Wolseley Hornet (1961 – 1969) Review

Wolseley Hornet (1961 – 1969) At A Glance


+Like a Mini, but with a nicer interior, improved underbonnet access, cute rear end

-Some might say it's a bit pointless

BMC decided to badge engineer the Mini beyond its Austin and Morris variations quite early in the production run. As with the Farina saloons, there would have been Austin, Morris, Riley, Wolseley and MG versions - with a new three-box body being reserved for the two more luxury-oriented versions.

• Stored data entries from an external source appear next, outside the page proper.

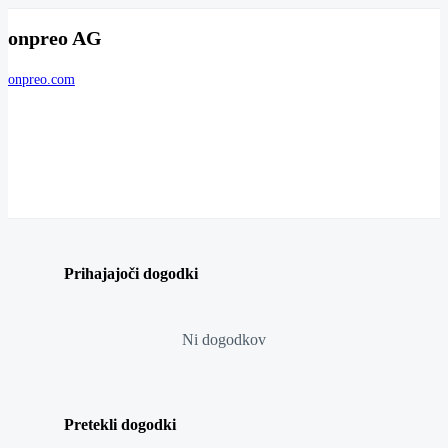
onpreo AG
onpreo.com
Prihajajoči dogodki
Ni dogodkov
Pretekli dogodki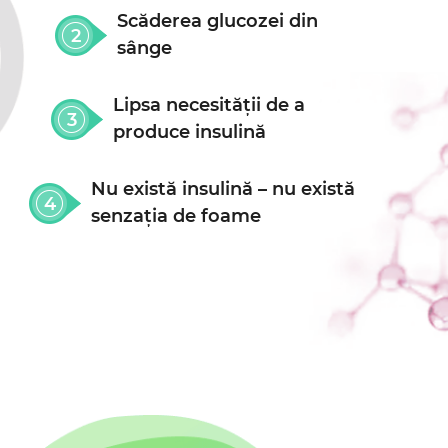
Scăderea glucozei din
sânge
Lipsa necesității de a
produce insulină
Nu există insulină –
nu există
senzația de foame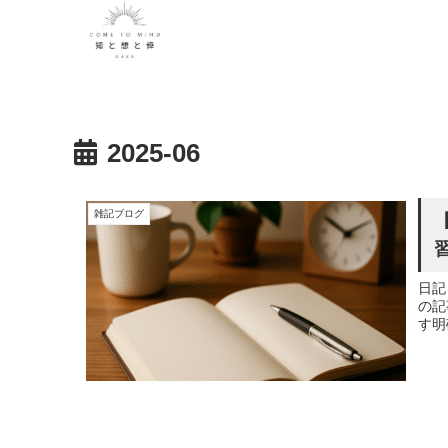
2025-06
雑記ブログ
日記
の記
す明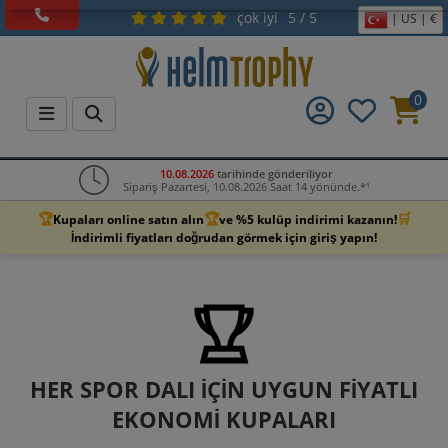
çok iyi
5 / 5
| US | €
0
10.08.2026
tarihinde gönderiliyor
Sipariş Pazartesi, 10.08.2026 Saat 14 yönünde.*¹
🏆
🏆
🛒
Kupaları online satın alın
ve %5 kulüp indirimi kazanın!
İndirimli fiyatları doğrudan görmek için giriş yapın!
HER SPOR DALI İÇIN UYGUN FIYATLI
EKONOMI KUPALARI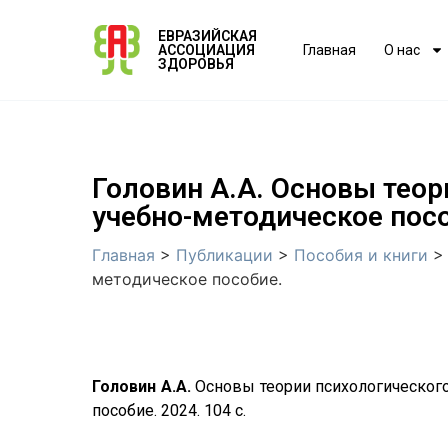
ЕВРАЗИЙСКАЯ
АССОЦИАЦИЯ
Главная
О нас
ЗДОРОВЬЯ
Головин А.А. Основы теор
учебно-методическое посо
Главная
>
Публикации
>
Пособия и книги
методическое пособие.
Головин А.А.
Основы теории психологического
пособие. 2024. 104 с.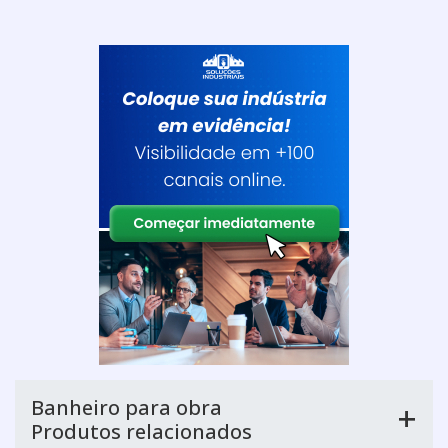
Banheiro para obra
Produtos relacionados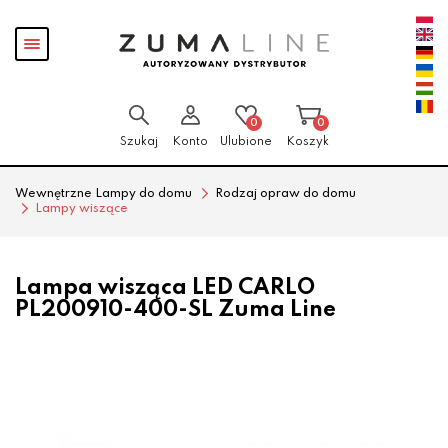
Przejdź
Przejdź
Pokaż
do menu
do
menu
głównego
menu
w
stopce
0
0
Szukaj
Konto
Ulubione
Koszyk
Wewnętrzne Lampy do domu
Rodzaj opraw do domu
Lampy wiszące
Lampa wisząca LED CARLO
PL200910-400-SL Zuma Line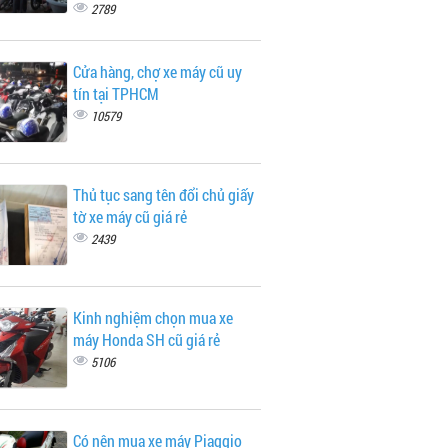
2789
Cửa hàng, chợ xe máy cũ uy
tín tại TPHCM
10579
Thủ tục sang tên đổi chủ giấy
tờ xe máy cũ giá rẻ
2439
Kinh nghiệm chọn mua xe
máy Honda SH cũ giá rẻ
5106
Có nên mua xe máy Piaggio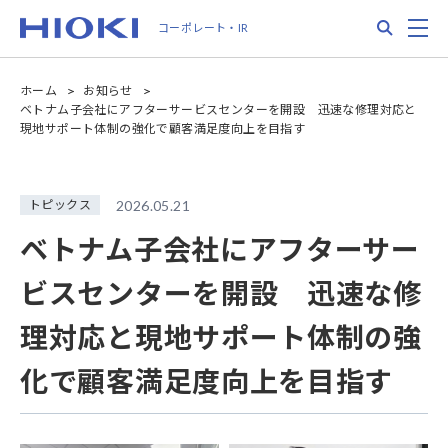
メ
Search
M
コーポレート・IR
イ
ン
コ
ホーム
お知らせ
ン
ベトナム子会社にアフターサービスセンターを開設 迅速な修理対応と
テ
現地サポート体制の強化で顧客満足度向上を目指す
ン
ツ
に
トピックス
2026.05.21
移
動
ベトナム子会社にアフターサー
ビスセンターを開設 迅速な修
理対応と現地サポート体制の強
化で顧客満足度向上を目指す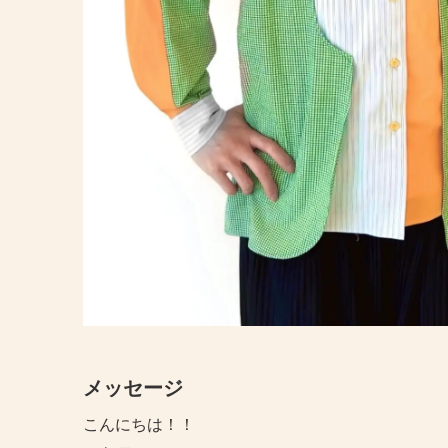
メッセージ
こんにちは！！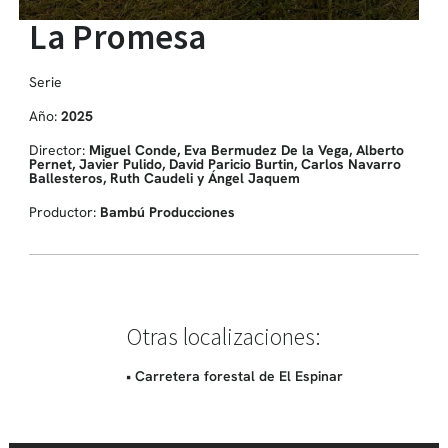
La Promesa
Serie
Año:
2025
Director:
Miguel Conde, Eva Bermudez De la Vega, Alberto
Pernet, Javier Pulido, David Paricio Burtin, Carlos Navarro
Ballesteros, Ruth Caudeli y Ángel Jaquem
Productor:
Bambú Producciones
Otras localizaciones:
• Carretera forestal de El Espinar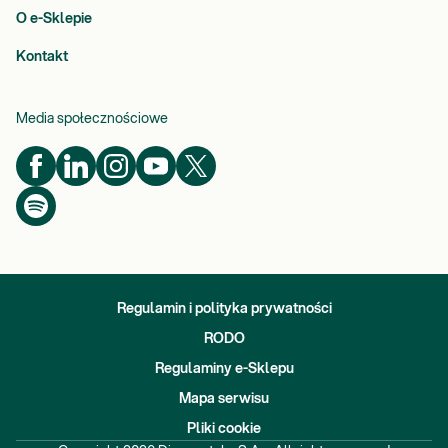
O e-Sklepie
Kontakt
Media społecznościowe
Regulamin i polityka prywatności
RODO
Regulaminy e-Sklepu
Mapa serwisu
Pliki cookie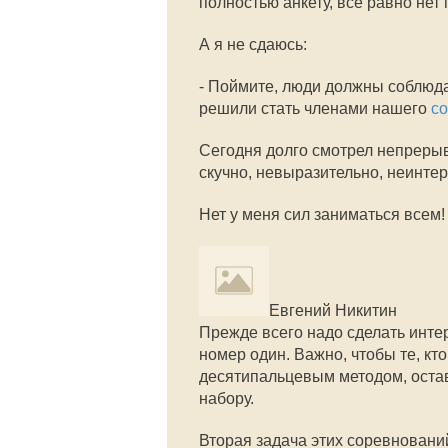
полностью анкету, всё равно нет
А я не сдаюсь:
- Поймите, люди должны соблюда
решили стать членами нашего
с
Сегодня долго смотрел непрер
скучно, невыразительно, неинт
Нет у меня сил заниматься всем!
Евгений Никитин
Прежде всего надо сделать инт
номер один. Важно, чтобы те, к
десятипальцевым методом, остав
набору.
Вторая задача этих соревнований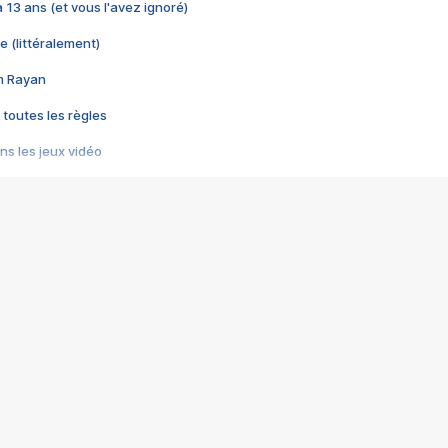
 a 13 ans (et vous l'avez ignoré)
e (littéralement)
im Rayan
 toutes les règles
s les jeux vidéo
us choquant de Rockstar ? - Le scandale BULLY
e plus moche de Steam
du RÊVE tourne au CAUCHEMAR
pendant 8 heures
it… à tort
umiliés par un jeu vidéo
ire - Final Fantasy 8
ti un empire - Age of Empires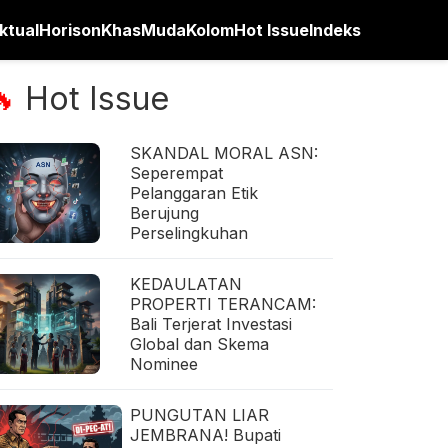
ktual
Horison
Khas
Muda
Kolom
Hot Issue
Indeks
Hot Issue
🔥
SKANDAL MORAL ASN:
Seperempat
Pelanggaran Etik
Berujung
Perselingkuhan
KEDAULATAN
PROPERTI TERANCAM:
Bali Terjerat Investasi
Global dan Skema
Nominee
PUNGUTAN LIAR
JEMBRANA! Bupati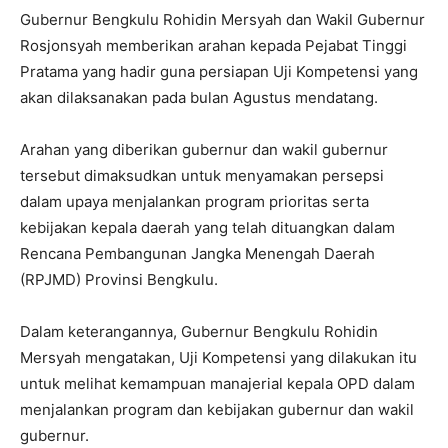
Gubernur Bengkulu Rohidin Mersyah dan Wakil Gubernur
Rosjonsyah memberikan arahan kepada Pejabat Tinggi
Pratama yang hadir guna persiapan Uji Kompetensi yang
akan dilaksanakan pada bulan Agustus mendatang.
Arahan yang diberikan gubernur dan wakil gubernur
tersebut dimaksudkan untuk menyamakan persepsi
dalam upaya menjalankan program prioritas serta
kebijakan kepala daerah yang telah dituangkan dalam
Rencana Pembangunan Jangka Menengah Daerah
(RPJMD) Provinsi Bengkulu.
Dalam keterangannya, Gubernur Bengkulu Rohidin
Mersyah mengatakan, Uji Kompetensi yang dilakukan itu
untuk melihat kemampuan manajerial kepala OPD dalam
menjalankan program dan kebijakan gubernur dan wakil
gubernur.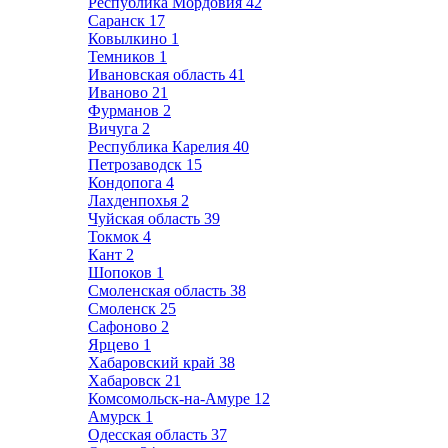
Республика Мордовия
42
Саранск
17
Ковылкино
1
Темников
1
Ивановская область
41
Иваново
21
Фурманов
2
Вичуга
2
Республика Карелия
40
Петрозаводск
15
Кондопога
4
Лахденпохья
2
Чуйская область
39
Токмок
4
Кант
2
Шопоков
1
Смоленская область
38
Смоленск
25
Сафоново
2
Ярцево
1
Хабаровский край
38
Хабаровск
21
Комсомольск-на-Амуре
12
Амурск
1
Одесская область
37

By 1961, they'd all been introduced, with the exception of the MG, which was overtaken by the emergent Coopers.

Clearly, the Wolseley version needed a USP over the standard utilitarian cars, so its larger boot framed by small fins was complemented by a new chrome grille (which lifted with the bonnet and allowed better access to the engine), and a three-instrument dashboard surrounded by wood veneer. And although it all might seem a little pointless today, the Wolseley Hornet ended up being a strong seller.

In 1963, Hornet was facelifted, and introduced the 998cc A-series engine to the Mini for the first time - as well as Hydrolastic suspension, which replaced rubber-cone type fitted at launch. In 1966, it was further improved with winding windows and improved ventilation. Died in 1969 shortley after the formation of British Leyland.